I was just refreshing my topology basics and started wondering about this.I do hope my question is mathematically sound. Anyway my question is whether every topological space has non-trivial dense sets or nowhere dense sets or for that matter even separable sets?? Does the presence of such sets affect the geometry of a space in any manner?? Does this question make sense in the first place??I wasn't able to get a clear picture.
Also as an exercise, I was trying to prove that if $A$ is nowhere dense in a metric space $(X,d)$ then this is equivalent to saying that every non-empty open set in $X$ has a non-empty open subset disjoint from $A$.
I was thinking along these lines if suppose $\exists \ U$ open in $X$ such that $\forall \ V$ open in $U$, $V \cap U \neq \phi$ . Then this means for every $x$ and some $\epsilon$ such that $B(\epsilon ,x) \subset U $ we have $B(\epsilon ,x) \cap A \neq \phi$ . Now if $x_1$ belongs to this intersection, then I can find $B(\epsilon_1, x_1) \subset B(\epsilon ,x)$ and further $B(\epsilon_1, x_1) \cap A \neq \phi$ and this can go on.

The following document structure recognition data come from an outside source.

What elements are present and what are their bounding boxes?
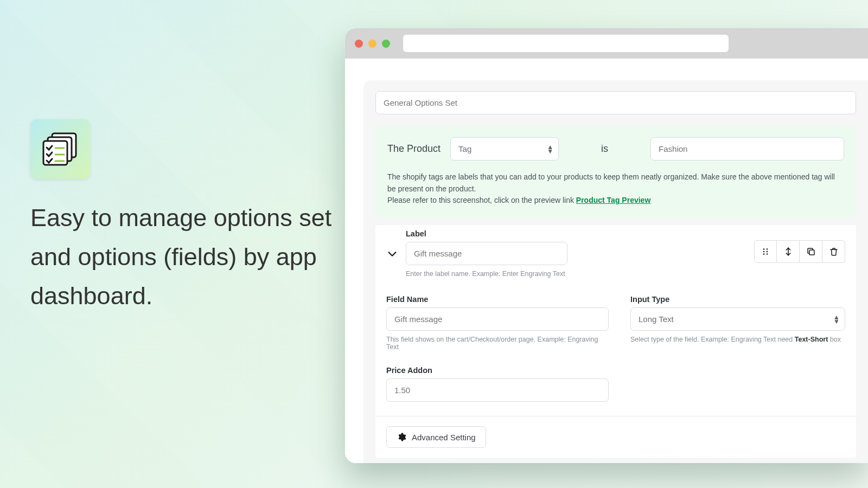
input-type-hint: Select type of the field. Example: Engra… [630, 336, 845, 343]
svg-point-6 [763, 248, 765, 250]
input-type-select[interactable]: Long Text [630, 307, 845, 331]
rule-help: The shopify tags are labels that you can… [387, 171, 844, 207]
svg-point-10 [763, 253, 765, 255]
rule-attribute-select[interactable]: Tag [450, 137, 559, 160]
options-panel: The Product Tag ▲▼ is The shopify tags a… [363, 80, 868, 463]
gear-icon [397, 432, 406, 442]
price-addon-input[interactable] [386, 378, 609, 402]
field-name-label: Field Name [386, 295, 609, 304]
rule-lead: The Product [387, 143, 441, 155]
maximize-dot[interactable] [382, 40, 390, 48]
field-name-hint: This field shows on the cart/Checkout/or… [386, 336, 609, 351]
field-name-input[interactable] [386, 307, 609, 331]
price-addon-label: Price Addon [386, 366, 845, 375]
app-icon [30, 119, 90, 179]
rule-value-input[interactable] [650, 137, 844, 160]
minimize-dot[interactable] [368, 40, 376, 48]
input-type-label: Input Type [630, 295, 845, 304]
close-dot[interactable] [355, 40, 363, 48]
svg-point-7 [767, 248, 768, 250]
rule-op: is [601, 143, 608, 155]
product-rule: The Product Tag ▲▼ is The shopify tags a… [375, 125, 856, 217]
reorder-icon[interactable] [777, 240, 800, 263]
app-window: The Product Tag ▲▼ is The shopify tags a… [345, 28, 868, 463]
delete-icon[interactable] [822, 240, 845, 263]
advanced-setting-button[interactable]: Advanced Setting [386, 426, 486, 448]
marketing-headline: Easy to manage options set and options (… [30, 198, 334, 316]
svg-rect-12 [809, 250, 814, 255]
field-card: Label Enter the label name. Example: Ent… [375, 225, 856, 458]
label-hint: Enter the label name. Example: Enter Eng… [406, 270, 567, 278]
svg-point-9 [767, 251, 768, 253]
collapse-toggle[interactable] [386, 248, 398, 260]
drag-handle-icon[interactable] [754, 240, 777, 263]
address-bar[interactable] [403, 35, 729, 52]
product-tag-preview-link[interactable]: Product Tag Preview [576, 196, 650, 204]
window-titlebar [345, 28, 868, 59]
svg-point-11 [767, 253, 768, 255]
svg-point-8 [763, 251, 765, 253]
options-set-input[interactable] [375, 91, 856, 114]
duplicate-icon[interactable] [800, 240, 822, 263]
label-field-label: Label [406, 229, 567, 238]
label-input[interactable] [406, 242, 567, 265]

Ultimately I feel that this shows that there has to be an open ball $B(\epsilon_n , x_n)$ contained in $A$. Is this line of thinking going to work??Or is there any other way??
Best Answer
The answer to your first two questions is no:
In a discrete space (every subset is open) there are neither any proper dense subsets nor any nowhere-dense subsets. (If the space has at least two points.)
As for the second question, I don't think you need that X is a metric space.
Let $A$ be nowhere-dense and let $U$ be a non-empty open subset of $X$. If $A\bigcap U$ is empty, we're done. If not, $\bar{A}\bigcap U$ is non-empty. By hypothesis, $U$ is not contained in $\bar{A}$, so $U-\bar{A}$ is non-empty, and is therefore the desired open subset.
For the other direction, suppose every non-empty open subset has an open subset disjoint from $A$. If $\bar{A}$ has non-empty interior, that would be an open set with no open subset disjoint from $A$, a contradiction. Thus $\bar{A}$ has empty interior, and $A$ is nowhere-dense.